E se fosse Vanoli alla fine a dire addio...
Sì, vabbè, lunedì la Fiorentina gioca a Roma. D’accordo, alla salvezza matematica manca ancora un granello di punti, ma insomma, non dovrebbe essere difficile raggiungerla. E poi? C’è Kean che sta per diventare babbo una seconda volta ed è volato lontano (in America?), tornerà il 4 maggio. Assenza più che giustificata, ci mancherebbe altro, ma sul tavolo resta un’annata di Moise in fuga dal campo. Si è parlato di questo e di altro in settimana, senza perdere però mai di vista la panchina. Perché la questione viola la puoi girare come vuoi, ma tutto ruota intorno all’allenatore.

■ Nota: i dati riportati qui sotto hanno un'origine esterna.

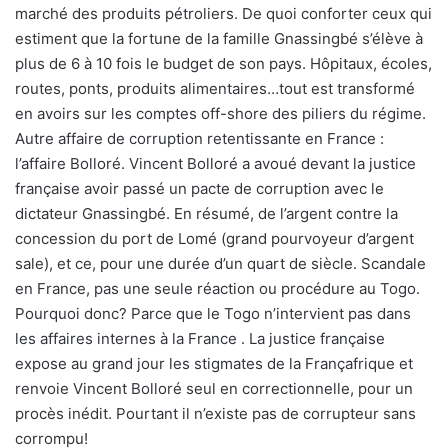
marché des produits pétroliers. De quoi conforter ceux qui
estiment que la fortune de la famille Gnassingbé s’élève à
plus de 6 à 10 fois le budget de son pays. Hôpitaux, écoles,
routes, ponts, produits alimentaires…tout est transformé
en avoirs sur les comptes off-shore des piliers du régime.
Autre affaire de corruption retentissante en France :
l’affaire Bolloré. Vincent Bolloré a avoué devant la justice
française avoir passé un pacte de corruption avec le
dictateur Gnassingbé. En résumé, de l’argent contre la
concession du port de Lomé (grand pourvoyeur d’argent
sale), et ce, pour une durée d’un quart de siècle. Scandale
en France, pas une seule réaction ou procédure au Togo.
Pourquoi donc? Parce que le Togo n’intervient pas dans
les affaires internes à la France . La justice française
expose au grand jour les stigmates de la Françafrique et
renvoie Vincent Bolloré seul en correctionnelle, pour un
procès inédit. Pourtant il n’existe pas de corrupteur sans
corrompu!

Un dibattito infinto con Paolo Vanoli al centro del villaggio. Si sprecano i sondaggi che, seppur promossi in modo empirico, emettono sentenze chiare. La maggioranza dei tifosi vorrebbe cambiare guida, seppur grata a Vanoli per il lavoro svolto. Straordinario, per chi scrive. Il sogno Sarri, la scommessa Grosso, la sorpresa De Rossi, e la pista estera. Il fascino di un allenatore con idee fresche in grado di rompere gli schemi di un calcio italiano ingessato sulle proprie convinzioni non più vincenti.
E’ il tritacarne nel quale è finito Vanoli quando mancano ancora 4 giornate al termine. La società è attenta a proteggere il proprio tecnico che ha diritto di finire il proprio lavoro e che merita una riflessione da parte di Paratici. Perché Vanoli, va detto, al momento non ha la certezza di essere confermato, ma neppure quella di essere tagliato dalla Fiorentina. Per lui non è deve essere semplice lottare contro questo scetticismo. E va capito se con umiltà, ma decisione, nel post gara col Sassuolo ha detto: “Per me parlano i fatti”. Quei fatti poco sottolineati a Firenze, ma che invece altrove potrebbero trovare una loro cittadinanza.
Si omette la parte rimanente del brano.